Yoo Yeong | |
---|---|
Born | |
Died | August 25, 2002 | (aged 84)
Nationality | South Korean |
Occupation(s) | Professor in English Literature, translator, poet |
Academic background | |
Education | Yonhei College, Seoul National University |
Yoo Yeong (Korean: 유영; Hanja: 柳玲; November 24, 1917 – August 25, 2002) was a South Korean literary scholar, translator, and poet.
He was a professor at the Department of English Language and Literature of Yonsei University in Seoul, South Korea from 1956 to 1983.[1] He taught English Poetry at school, his specialty being in John Milton and Rabindranath Tagore. He was given the Dongbaeg Medal (the third class of South Korea’s Order of Civil Merit) by the South Korean government for his contribution to education when he retired from his professorate in 1983.[2] He translated many literary works such as Homer’s Iliad and Odyssey, Milton’s Paradise Lost and Paradise Regained into Korean. He was the first Korean to translate the complete collection of Tagore’s poetry.[3]

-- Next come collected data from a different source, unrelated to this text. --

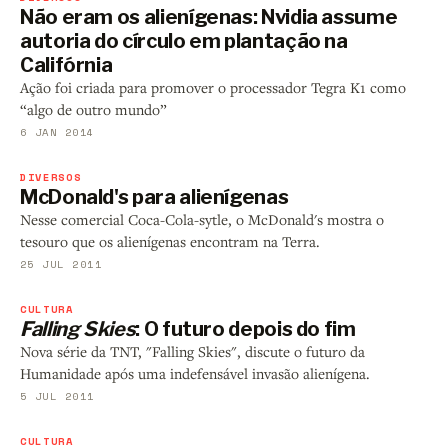
Não eram os alienígenas: Nvidia assume
autoria do círculo em plantação na
Califórnia
Ação foi criada para promover o processador Tegra K1 como
“algo de outro mundo”
6 JAN 2014
DIVERSOS
McDonald's para alienígenas
Nesse comercial Coca-Cola-sytle, o McDonald's mostra o
tesouro que os alienígenas encontram na Terra.
25 JUL 2011
CULTURA
Falling Skies
: O futuro depois do fim
Nova série da TNT, "Falling Skies", discute o futuro da
Humanidade após uma indefensável invasão alienígena.
5 JUL 2011
CULTURA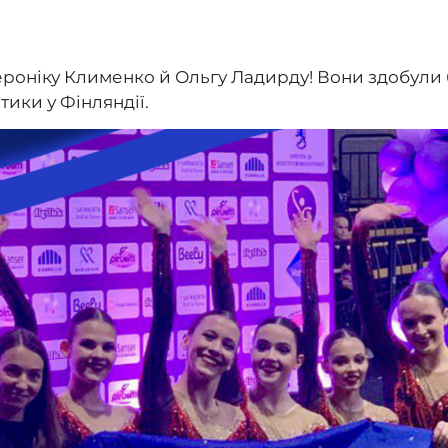
ероніку Клименко й Ольгу Ладирду! Вони здобули
тики у Фінляндії.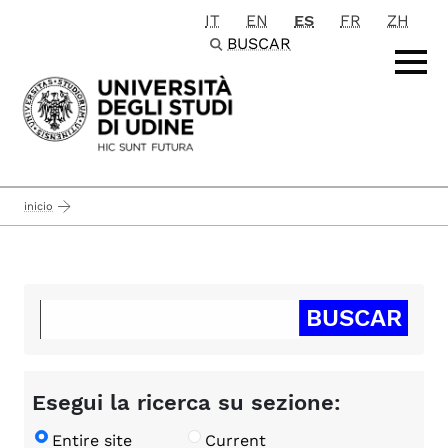
IT
EN
ES
FR
ZH
Passa al contenuto principale
BUSCAR
inicio
Esegui la ricerca su sezione:
Entire site
Current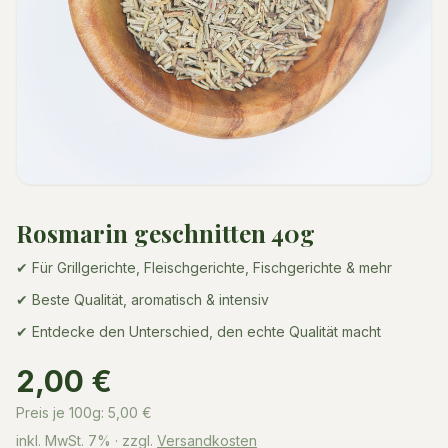
Rosmarin geschnitten 40g
✔ Für Grillgerichte, Fleischgerichte, Fischgerichte & mehr
✔ Beste Qualität, aromatisch & intensiv
✔ Entdecke den Unterschied, den echte Qualität macht
2,00 €
Preis je 100g:
5,00
€
inkl. MwSt.
7%
· zzgl.
Versandkosten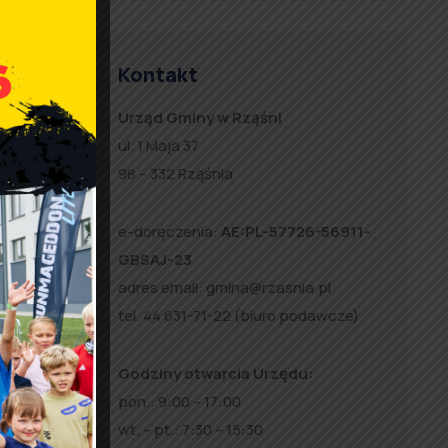
i
Kontakt
a
Urząd Gminy w Rząśni
ul. 1 Maja 37
98 – 332 Rząśnia
e-doręczenia:
AE:PL-57726-56911-
GBSAJ-23
adres email:
gmina@rzasnia.pl
tel. 44 631-71-22 (biuro podawcze)
Godziny otwarcia Urzędu:
pon.: 9:00 – 17:00
wt. – pt.: 7:30 – 15:30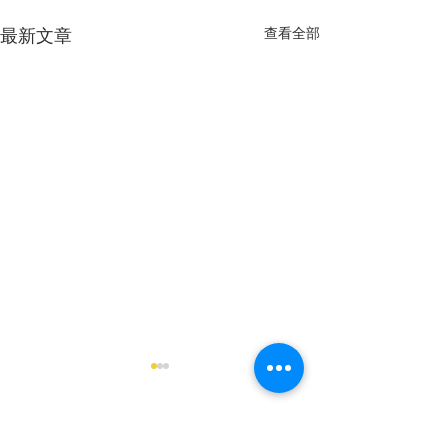
查看全部
最新文章
留言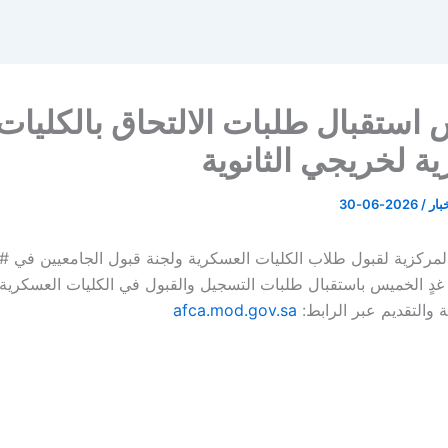
استقبال طلبات الالتحاق بالكليات
ة لخريجي الثانوية
خبار
/
2026-06-30
المركزية لقبول طلاب الكليات العسكرية ولجنة قبول الجامعيين في #و
عد غدٍ الخميس باستقبال طلبات التسجيل والقبول في الكليات العسكري
ية والتقديم عبر الرابط:
afca.mod.gov.sa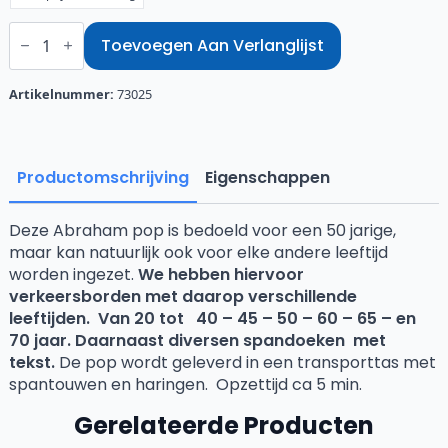
Abraham
Cartoon
Toevoegen Aan Verlanglijst
aantal
Artikelnummer:
73025
Productomschrijving
Eigenschappen
Deze Abraham pop is bedoeld voor een 50 jarige,
maar kan natuurlijk ook voor elke andere leeftijd
worden ingezet.
We hebben hiervoor
verkeersborden met daarop verschillende
leeftijden. Van 20 tot 40 – 45 – 50 – 60 – 65 – en
70 jaar. Daarnaast diversen spandoeken met
tekst.
De pop wordt geleverd in een transporttas met
spantouwen en haringen. Opzettijd ca 5 min.
Gerelateerde Producten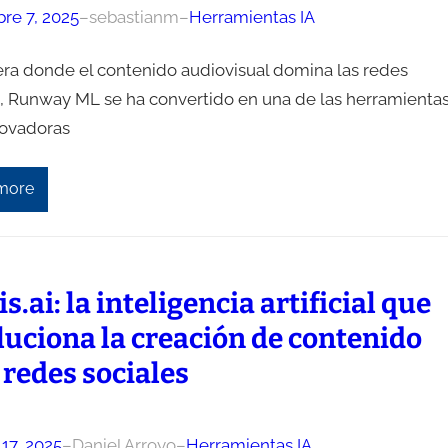
re 7, 2025
–
sebastianm
–
Herramientas IA
era donde el contenido audiovisual domina las redes
s, Runway ML se ha convertido en una de las herramienta
ovadoras
more
s.ai: la inteligencia artificial que
luciona la creación de contenido
 redes sociales
17, 2025
–
Daniel Arroyo
–
Herramientas IA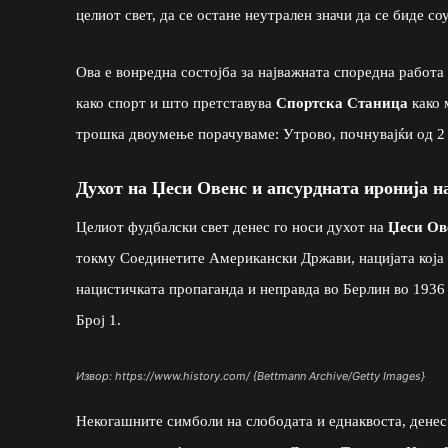
целиот свет, да се остане неутрален значи да се биде с
Ова е вонредна состојба за најважната споредна работа
како спорт и што претставува
Спортска Станица
како 
трошка двоумење порачуваме: Утрово, почнувајќи од 2
Духот на Џеси Овенс и апсурдната иронија н
Целиот фудбалски свет денес го носи духот на
Џеси Ов
токму Соединетите Американски Држави, нацијата која 
нацистичката пропаганда и неправда во Берлин во 1936 
Број 1.
Извор: https://www.history.com/ {Bettmann Archive/Getty Images}
Некогашните симболи на слободата и еднаквоста, денес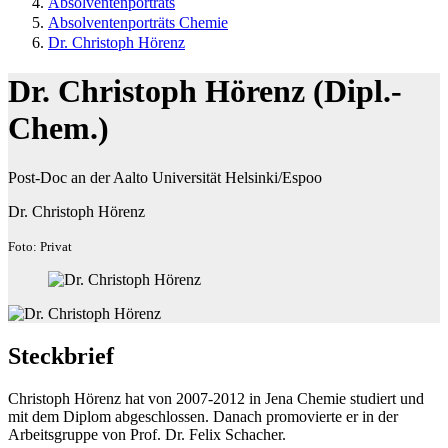
Absolventenporträts
Absolventenporträts Chemie
Dr. Christoph Hörenz
Dr. Christoph Hörenz (Dipl.-
Chem.)
Post-Doc an der Aalto Universität Helsinki/Espoo
Dr. Christoph Hörenz
Foto: Privat
Steckbrief
Christoph Hörenz hat von 2007-2012 in Jena Chemie studiert und
mit dem Diplom abgeschlossen. Danach promovierte er in der
Arbeitsgruppe von Prof. Dr. Felix Schacher.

He is also known for his acquaintance with one of the most well-known poets in Korea, Yun Dong-ju. After the poet’s death, Yoo’s memorial poem for his friend was included in the first edition of Yun’s posthumously published collection of poems.[4] Being a poet himself, Yoo published his own poems under the titles Day and Night (日月) (1970), The Preface of Air and Earth (天地序) (1975), The Mind is a Wing (마음은 날개) (1992) and so on. A translation award is being given under his name (Yoo Yeong Translation Award[5]) since 2007.[6]